Accord des Etats membres sur la directive relative aux travailleurs des plateformes numériques

In Actualité de l'Union européenne, Affaires sociales, Consommateurs, Emploi, Entreprises, Numérique- Digital by Occitanie Europe

Le 11 mars dernier, les ministres de l’Emploi et des Affaires sociales de Etats membres se sont accordés sur la très attendue et controversée directive relative aux travailleurs des plateformes numériques.

Cette directive, présentée par la Commission dès 2021, vise à créer une présomption légale de salariat pour les travailleurs des plateformes numériques telles qu’Uber, lesquels pourraient ainsi bénéficier de davantage de droits et de protections associés au statut d’employé.


Requalification à la carte du statut des travailleurs de plateformes

L’accord négocié a été décrit pas la rapportrice du Parlement Elisabetta Gualmini (S&D) comme « historique ». En effet, les plateformes numériques étant relativement récentes, elles sont au cœur d’un grand vide législatif, notamment concernant les personnels qui les font fonctionner, que l’Union européenne souhaite combler. Actuellement, les travailleurs des plateformes, qui représentent plus de 28 millions de personnes en Europe, sont considérés comme des indépendants et ne bénéficient pas d’un grand nombre d’avantages apportés par le statut d’employé comme les congés payés et les congés maladie.

Avec l’accord trouvé, issu d’un compromis, le mécanisme de présomption légale de salariat permettrait ainsi de reclasser les travailleurs en tant qu’employés si des preuves suffisantes montrent qu’il existe un lien de subordination clair entre le travailleur et la plateforme.

Le texte a toutefois été largement édulcoré au fil des longues et difficiles négociations dont il a fait l’objet. Alors que les premières versions prévoyaient des critères détaillés pour définir un lien de subordination et l’identifier, la version adoptée prévoit qu’une grande marge de manœuvre soit laissée à chaque Etat membre pour décider du statut des travailleurs. Elle exige seulement qu’une présomption légale soit créée dans leurs systèmes nationaux, sans information sur la mise en pratique et le déclenchement de la présomption de salariat.  Une qualification à la carte donc, très loin des premières propositions qui prévoyaient une uniformisation de la législation au niveau européen.

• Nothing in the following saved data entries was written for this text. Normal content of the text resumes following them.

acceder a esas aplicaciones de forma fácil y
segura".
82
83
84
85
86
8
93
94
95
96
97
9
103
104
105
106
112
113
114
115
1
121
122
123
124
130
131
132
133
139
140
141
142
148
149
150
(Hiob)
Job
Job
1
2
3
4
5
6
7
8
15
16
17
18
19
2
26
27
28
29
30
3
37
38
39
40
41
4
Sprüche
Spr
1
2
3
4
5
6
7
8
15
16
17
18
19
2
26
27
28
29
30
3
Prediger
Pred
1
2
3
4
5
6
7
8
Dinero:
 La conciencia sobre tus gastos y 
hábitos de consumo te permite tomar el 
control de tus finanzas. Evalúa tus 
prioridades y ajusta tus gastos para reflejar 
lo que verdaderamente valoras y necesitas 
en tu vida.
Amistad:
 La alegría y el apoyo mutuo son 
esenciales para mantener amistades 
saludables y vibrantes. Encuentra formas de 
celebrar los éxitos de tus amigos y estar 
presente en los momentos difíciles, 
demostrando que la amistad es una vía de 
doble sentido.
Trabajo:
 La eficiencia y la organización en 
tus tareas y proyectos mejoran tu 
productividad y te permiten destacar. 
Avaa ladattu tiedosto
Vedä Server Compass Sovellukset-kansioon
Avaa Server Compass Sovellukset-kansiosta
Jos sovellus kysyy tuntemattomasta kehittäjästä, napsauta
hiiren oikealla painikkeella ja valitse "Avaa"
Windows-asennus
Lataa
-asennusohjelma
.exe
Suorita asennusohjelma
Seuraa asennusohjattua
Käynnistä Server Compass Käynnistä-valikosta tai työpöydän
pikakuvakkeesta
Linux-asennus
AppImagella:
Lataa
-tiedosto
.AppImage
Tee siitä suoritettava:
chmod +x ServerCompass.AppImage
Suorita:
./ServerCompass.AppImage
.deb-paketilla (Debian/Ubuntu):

En outre, la directive approuvée prévoit la mise en place de règles de respect des données personnelles du travailleur telles que l’appartenance religieuse ou l’orientation sexuelle. Ainsi, il ne sera pas autorisé pour les plateformes de traiter des données et conversations privées qui n’ont pas de lien avec l’activité professionnelle du travailleur.


Déblocage grâce à la Grèce et à l’Estonie, la France et l’Allemagne isolées

Les négociations de l’accord ont duré plusieurs années et ont été particulièrement compliquées durant les derniers mois, au point qu’un fort doute s’installe sur la possibilité même que la directive soit approuvée avant les élections de juin. Ces négociations ont notamment été entravées par la France qui dénonçait au début une version de l’accord trop éloignée de la position du Conseil, puis qui s’est inquiétée d’une absence de critères clairs pour le mécanisme de présomption légale de salariat. Cela aurait pu, selon Paris, causer des confusions sur la situation des travailleurs véritablement indépendants et qui ne sont pas concernés par la directive.

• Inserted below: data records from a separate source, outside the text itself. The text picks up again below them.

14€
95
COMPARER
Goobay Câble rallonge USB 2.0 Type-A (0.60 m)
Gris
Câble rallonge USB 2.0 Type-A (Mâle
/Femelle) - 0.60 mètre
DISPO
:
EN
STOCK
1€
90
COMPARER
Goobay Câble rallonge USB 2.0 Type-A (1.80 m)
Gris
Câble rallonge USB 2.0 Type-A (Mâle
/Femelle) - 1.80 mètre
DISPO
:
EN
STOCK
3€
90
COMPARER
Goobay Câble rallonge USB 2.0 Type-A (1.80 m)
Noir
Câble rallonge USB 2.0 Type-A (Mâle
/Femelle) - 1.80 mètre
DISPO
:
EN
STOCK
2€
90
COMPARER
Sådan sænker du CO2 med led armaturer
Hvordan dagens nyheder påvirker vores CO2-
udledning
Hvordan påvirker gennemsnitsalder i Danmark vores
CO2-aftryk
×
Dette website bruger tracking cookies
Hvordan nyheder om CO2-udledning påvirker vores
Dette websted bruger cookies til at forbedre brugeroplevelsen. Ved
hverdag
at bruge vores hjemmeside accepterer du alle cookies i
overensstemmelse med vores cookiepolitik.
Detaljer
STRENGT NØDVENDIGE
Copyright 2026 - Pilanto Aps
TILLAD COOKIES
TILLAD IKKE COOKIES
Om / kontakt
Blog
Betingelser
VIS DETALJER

Un autre sujet de discorde entre la France et le reste des Etats membres était le maintien du principe de flexibilité qui régit les plateformes numériques et qui a fait leur succès. Ces plateformes, modèles en plein essor et dont les activités sont désormais indispensables à l’économie, sont réputées pour offrir une liberté de choix au personnel et aux clients, liberté que le France promeut et soutient. Pour Paris, la directive représentait donc un risque pour le modèle de fonctionnement de ces plateformes et pour leur rôle dans l’économie du pays.

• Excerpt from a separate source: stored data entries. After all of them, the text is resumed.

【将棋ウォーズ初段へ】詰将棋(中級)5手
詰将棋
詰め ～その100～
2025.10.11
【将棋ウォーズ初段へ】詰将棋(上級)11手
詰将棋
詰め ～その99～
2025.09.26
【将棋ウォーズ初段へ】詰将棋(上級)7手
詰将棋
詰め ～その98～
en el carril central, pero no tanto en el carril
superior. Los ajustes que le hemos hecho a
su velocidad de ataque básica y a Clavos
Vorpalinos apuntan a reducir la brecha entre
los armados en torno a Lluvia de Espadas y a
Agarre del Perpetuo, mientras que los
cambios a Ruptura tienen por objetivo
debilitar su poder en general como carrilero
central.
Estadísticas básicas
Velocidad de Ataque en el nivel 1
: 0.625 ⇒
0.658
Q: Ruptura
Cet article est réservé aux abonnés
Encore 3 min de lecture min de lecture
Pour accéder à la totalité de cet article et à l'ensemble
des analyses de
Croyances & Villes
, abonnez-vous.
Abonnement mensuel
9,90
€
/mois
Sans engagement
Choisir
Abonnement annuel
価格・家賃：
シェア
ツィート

La France n’était cependant, à l’origine, pas le seul pays à exprimer son mécontentement. La Grèce et l’Estonie n’ont pas été convaincus au fil des négociations, s’inquiétant notamment de conflits que la directive pourrait créer avec leurs législations nationales sur l’emploi. Ces deux pays membres se sont donc abstenus à plusieurs reprises durant les dernières réunions d’ambassadeurs de l’Union européenne et ont formé, avec l’Allemagne, dont l’abstention relevait de conflits internes de coalition, et la France, une minorité suffisante pour bloquer l’adoption du texte.

Le vote a basculé à la dernière minute lorsque les ministres grecs et estoniens ont déclaré vouloir soutenir la directive, débloquant donc le dossier qui bénéficiait désormais d’une majorité suffisante pour que le texte soit adopté. La France et l’Allemagne, seuls pays à s’abstenir, se sont donc retrouvés très isolés.